Kodaline

The Jericho Tavern, Oxford
13th February 2013

Kodaline were on the BBC Sound of 2013 longlist, but they’re not new; as 21 Demands, they came second in the Irish TV talent show You’re A Star in 2007, their single topping the Irish charts. They’ve progressed from jangly busker fare to – well, not something entirely original.

Tonight they launch with Lose Your Mind, with some quite pleasant Simon and Garfunkelish harmonies and a 70s psychedelic vibe, then Pray, which has an odour of wispy goth balladry in its reverb. From One Day I get the full force of Snow Patrol and rock week on The X Factor, and Counting Crows and Travis from Perfect World. By Love Like This, with its banjo, harmonica and touch of the Mumfords, I think I’ve got the measure of them.
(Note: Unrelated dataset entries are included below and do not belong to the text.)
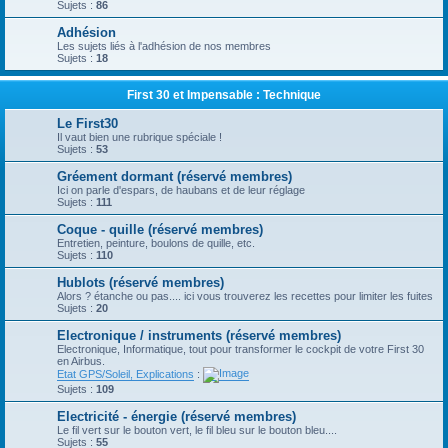
Sujets :
86
Adhésion
Les sujets liés à l'adhésion de nos membres
Sujets :
18
First 30 et Impensable : Technique
Le First30
Il vaut bien une rubrique spéciale !
Sujets :
53
Gréement dormant (réservé membres)
Ici on parle d'espars, de haubans et de leur réglage
Sujets :
111
Coque - quille (réservé membres)
Entretien, peinture, boulons de quille, etc.
Sujets :
110
Hublots (réservé membres)
Alors ? étanche ou pas.... ici vous trouverez les recettes pour limiter les fuites
Sujets :
20
Electronique / instruments (réservé membres)
Electronique, Informatique, tout pour transformer le cockpit de votre First 30
en Airbus.
Etat GPS/Soleil, Explications
:
Sujets :
109
Electricité - énergie (réservé membres)
Le fil vert sur le bouton vert, le fil bleu sur le bouton bleu....
Sujets :
55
Recycling for a new era: it’s nothing new, and it works. Shakin’ Stevens built a career on it. But the more it happens and the older I get, the more cynical I am about it – despite the good intentions of the musicians involved. Not that this lets Kodaline off the hook. They have swirls, builds, falsettos, anthemic aspirations, everything. But everyone places the fine line between beauty and dreary MOR rubbish in a different place, and that’s not just because of marketing.

It’s odd that we’ve already got to the point at which bands sound so heavily influenced by Coldplay; as generational shifts go, I can see where the dads who complained about Ocean Colour Scene in my youth were coming from.

The Matt Cardle-esque All I Want sums it all up: catchy but boring, epic but drab, influenced yet uninfluential.

If there were ever a young band created in a lab for the sole purpose of appearing on Later… with Jools Holland, or even just for those redemptive montages at the end of Holby City, it’s Kodaline: peddlers of the finest melancholic mediocrity.